MCP and integrations
Sentinel has two different extension layers here: MCP servers and integrations.
They are related, but they solve different jobs. It is worth keeping that distinction clean because the setup screens can look similar if you only glance at them.
MCP servers
MCP support is built into the app.
Users can add catalog-backed servers, custom STDIO servers, and custom HTTP servers. The app lets you create, edit, enable, disable, and delete them. It also validates config, stores config securely, and supports OAuth flows for the HTTP MCP servers that need it.
The curated MCP catalog in the code currently includes a small set of entries, including Git and Playwright. That catalog is there to make common servers easier to start with, not to define the whole boundary of what MCP can do in Sentinel.


Integrations
Integrations connect Sentinel to external systems the app can act on directly.
The current provider list includes Gmail, Google Calendar, Google Drive, Airtable, Slack, Notion, GitHub, Linear, PostgreSQL, MySQL, MongoDB, Yahoo Finance, arXiv, and PubMed.

The difference from MCP is that these are built-in product integrations. Sentinel already knows how to render them, authorize them, and turn their results into app-native thread output.
Integration auth types
Depending on the provider, an integration can use OAuth, connection config, or no auth at all.
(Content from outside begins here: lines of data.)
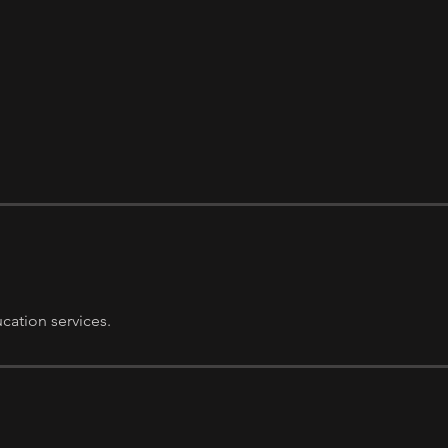
ation services.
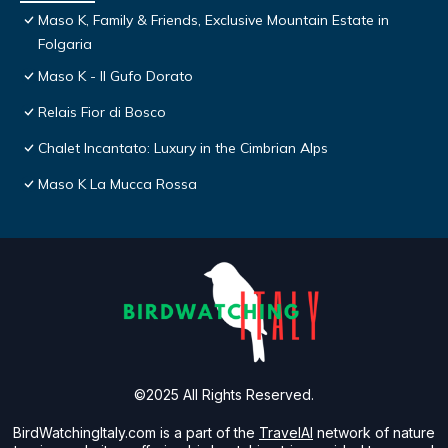
Maso K, Family & Friends, Exclusive Mountain Estate in
Folgaria
Maso K - Il Gufo Dorato
Relais Fior di Bosco
Chalet Incantato: Luxury in the Cimbrian Alps
Maso K La Mucca Rossa
©2025 All Rights Reserved.
BirdWatchingItaly.com is a part of the
TravelAI
network of nature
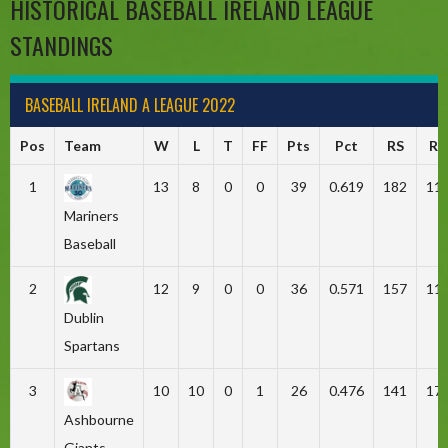
HISTORICAL BASEBALL IRELAND LEAGUE
STANDINGS
BASEBALL IRELAND A LEAGUE 2022
Pos
Team
W
L
T
FF
Pts
Pct
RS
RA
1
13
8
0
0
39
0.619
182
11
Mariners
Baseball
2
12
9
0
0
36
0.571
157
11
Dublin
Spartans
3
10
10
0
1
26
0.476
141
17
Ashbourne
Giants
The integrations settings UI reflects that split. Database providers open one setup flow, OAuth providers use another, and authless providers can be enabled directly. That is mostly a product detail, but it helps explain why the settings UI does not look identical across every provider.
Practical difference
Use MCP when you want a server-shaped protocol integration and you are comfortable treating the external capability as a tool server.
Use the integrations system when Sentinel already has a built-in workflow for that external system and you want the app to handle the auth, state, and UI around it.